The Flaming Lips

The Flaming Lips

Yoshimi vs. the Pink Robots

Warner Bros.

Wayne Coyne, Michael Ivins, and Steven Drozd are in the habit of making albums that listeners fall into, and once you’re in you don’t really want to climb out. This happened first to me with Clouds Taste Metallic, that wildly weird and pretty/ugly pop-rock masterpiece, and some lucky people scored the four-discs-at-one-time freakout Zaireeka and haven’t escaped yet.

But for most people, their Lips immersion began with 1999’s The Soft Bulletin. That one took years to record (and reputedly millions of dollars), and it sounded like the entire realm of experience all combined into one album; Wayne’s heartfelt paeans to his band, to science, to his father, and to the infinity of possibility in this universe were stirring and stunning and pretty and gut-wrenching and everything anyone wanted in an album. (I still prefer Clouds Taste Metallic, though.)

So here they are, back in 2002, with 48 minutes’ worth of philosophical music from another galaxy. There are strings here, but anyone hoping for another orchestral-pop affair will have their head spun around again, because this is their most electronic album ever. Yeah, there are pretty string sections and beautiful guitar lines and slamming drums, but somehow they’ve nestled right in alongside squelches and burbles and lurches.

That shows up from the very beginning in “Fight Test,” when an Orwellian voice intones “The test begins… NOW!” and collapses into echo. This song encapsulates the mystery and magic of Coyne’s songcraft: at once both light n’ breezy and deep n’ questioning, it takes on the conundrum of how adulthood forces you to fight for things you want even when you hate fighting. I’m not sure that lyrics like “Cause I’m a man, not a boy / There are things you can’t avoid / You have to face them / When you’re not prepared to face them,” will make sense to people until they’ve faced real hard dilemmas in their lives… but those of us who have have just found our musical guru.

The next three songs can be yoked together as a sci-fi trilogy. “One More Robot/Sympathy 3000-21” is the story of a machine who learns how to feel emotions; I wish I had room to talk about the textures here and Ivins’ amazing McCartneyesque basswork here.

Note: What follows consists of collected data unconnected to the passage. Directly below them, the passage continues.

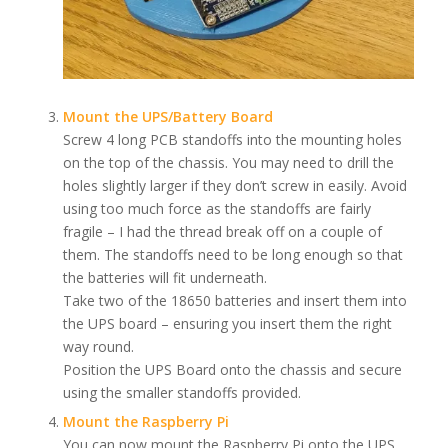
Mount the UPS/Battery Board
Screw 4 long PCB standoffs into the mounting holes
on the top of the chassis. You may need to drill the
holes slightly larger if they don’t screw in easily. Avoid
using too much force as the standoffs are fairly
fragile – I had the thread break off on a couple of
them. The standoffs need to be long enough so that
the batteries will fit underneath.
Take two of the 18650 batteries and insert them into
the UPS board – ensuring you insert them the right
way round.
Position the UPS Board onto the chassis and secure
using the smaller standoffs provided.
Mount the Raspberry Pi
You can now mount the Raspberry Pi onto the UPS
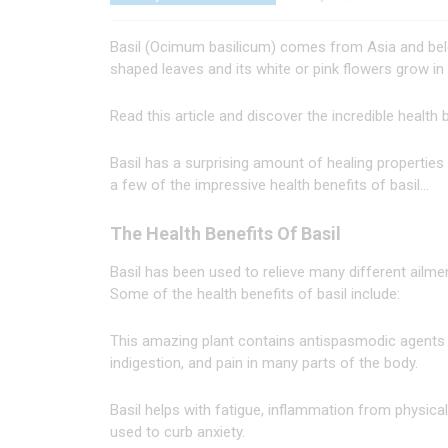
Basil (Ocimum basilicum) comes from Asia and belo
shaped leaves and its white or pink flowers grow in
Read this article and discover the incredible health b
Basil has a surprising amount of healing properties
a few of the impressive health benefits of basil…
The Health Benefits Of Basil
Basil has been used to relieve many different ailmen
Some of the health benefits of basil include:
This amazing plant contains antispasmodic agents 
indigestion, and pain in many parts of the body.
Basil helps with fatigue, inflammation from physica
used to curb anxiety.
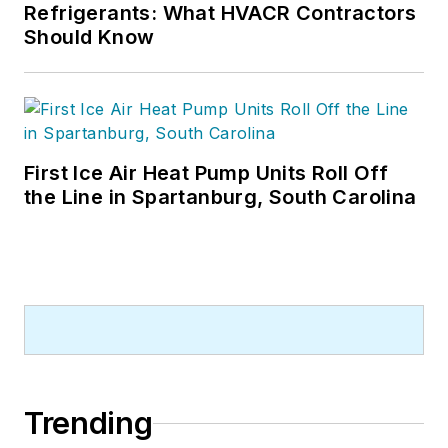
Refrigerants: What HVACR Contractors
Should Know
First Ice Air Heat Pump Units Roll Off
the Line in Spartanburg, South Carolina
Trending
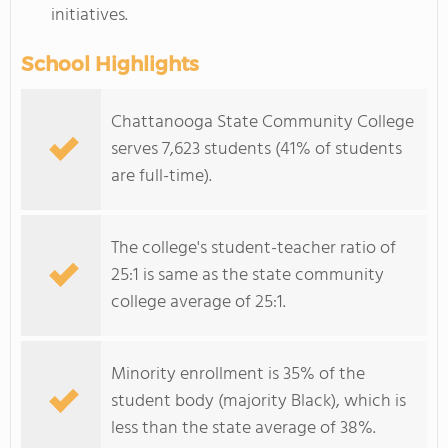
initiatives.
School Highlights
Chattanooga State Community College
serves 7,623 students (41% of students
are full-time).
The college's student-teacher ratio of
25:1 is same as the state community
college average of 25:1.
Minority enrollment is 35% of the
student body (majority Black), which is
less than the state average of 38%.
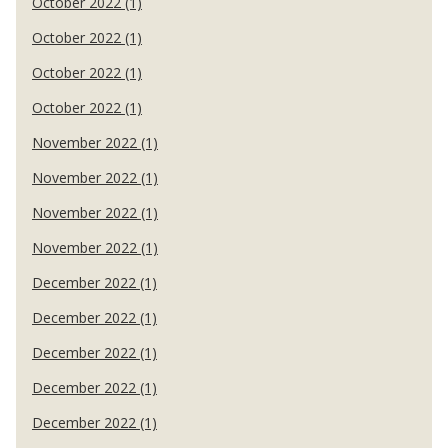
October 2022 (1)
October 2022 (1)
October 2022 (1)
October 2022 (1)
November 2022 (1)
November 2022 (1)
November 2022 (1)
November 2022 (1)
December 2022 (1)
December 2022 (1)
December 2022 (1)
December 2022 (1)
December 2022 (1)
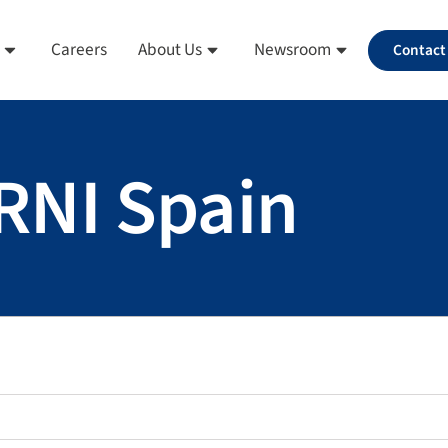
Careers
About Us
Newsroom
Contact
ERNI Spain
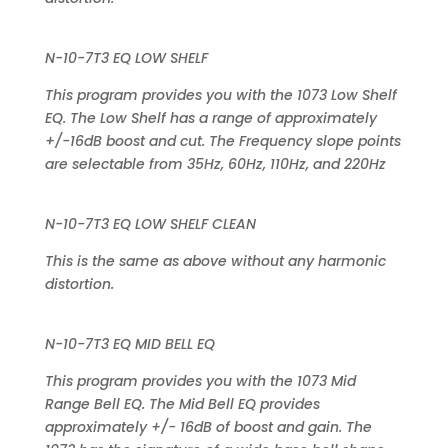
N-10-7T3 EQ LOW SHELF
This program provides you with the 1073 Low Shelf
EQ. The Low Shelf has a range of approximately
+/-16dB boost and cut. The Frequency slope points
are selectable from 35Hz, 60Hz, 110Hz, and 220Hz
N-10-7T3 EQ LOW SHELF CLEAN
This is the same as above without any harmonic
distortion.
N-10-7T3 EQ MID BELL EQ
This program provides you with the 1073 Mid
Range Bell EQ. The Mid Bell EQ provides
approximately +/- 16dB of boost and gain. The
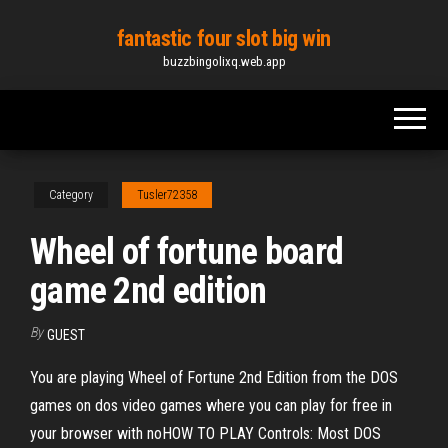
Skip
fantastic four slot big win
to
buzzbingolixq.web.app
the
content
Category
Tusler72358
Wheel of fortune board
game 2nd edition
By
GUEST
You are playing Wheel of Fortune 2nd Edition from the DOS
games on dos video games where you can play for free in
your browser with noHOW TO PLAY Controls: Most DOS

It segues right into the two-part title track, which is one of the most ambitious things anyone’s attempted for years. Part 1 introduces us to Yoshimi, a martial arts superheroine (based on Yoshimi P-We, the Boredoms drummer and leader of her own OOIOO) who is training and taking vitamins to defeat some kind of evil pink robots. These robots could be unfeeling humans or our own worst impulses, or they could just be pink robots — it doesn’t matter, though, because once we’re into Part 2 the battle is on: great crashing marching synths & cymbals squaring off against Yoshimi’s screams and, presumably, triumphant karate work. We know she’s kickin’ ass because the crowd keeps bursting into applause.

This introduces the second three-song trilogy. “In the Morning of the Musicians” takes forever or six minutes to unfold its pretty Floydian tale of being lost: “What is love and what is hate? / And why does it matter?” It works perfectly with the lost-love tale of “Ego Trippin’ at the Gates of Hell,” and both lead right into the hooky “Are You a Hypnotist?” in which Wayne tries to figure out why he keeps forgiving people for screwing him over and over and over. Drodz’s drum work here cannot be touched by anyone in the world. Can we just anoint him as the best drummer working right now in rock music and have done with it?

But the real emotional impact of the album comes in the next three songs, which are just about as straightforward as the Flaming Lips Philosophy will ever get. “It’s Summertime” is Coyne’s response to Japanese fans who contacted him about a mutual friend’s death; among electronic bird chirps and folk-rock guitar and synthesizer pulses, he tries to reach out to them in the only way he can, by telling them that sometimes inner reflection goes too far: “Look outside / I’m know that you’ll recognize / It’s summertime.”

“Do You Realize” has gotten a lot of write-ups in other reviews, and I can only say that all of them are right to say that this is a deeply hard-hitting emotional song that has brought tears to my eyes virtually every time I’ve played it. We ARE all beautiful, we ARE all floating in space, and we ARE all going to die. Deal with it, and dig it. Love your mortality, come to terms with your insignificance, and quit screwing around and LIVE. When did dude become a Zen master?

We wind down with the sci-fi tale of “All We Have is Now” (Wayne appears to himself and says “quit screwing around and LIVE,” in case we didn’t get that in the last song) and the mellow/freaky instrumental closer, “Approaching Pavonis Mons by Balloon (Utopia Planitia).” It’s quite a ride, and we arrive exhausted.

And we suit up again for the return trip. Which is to say that we hit play again. And again. It’s that kind of album.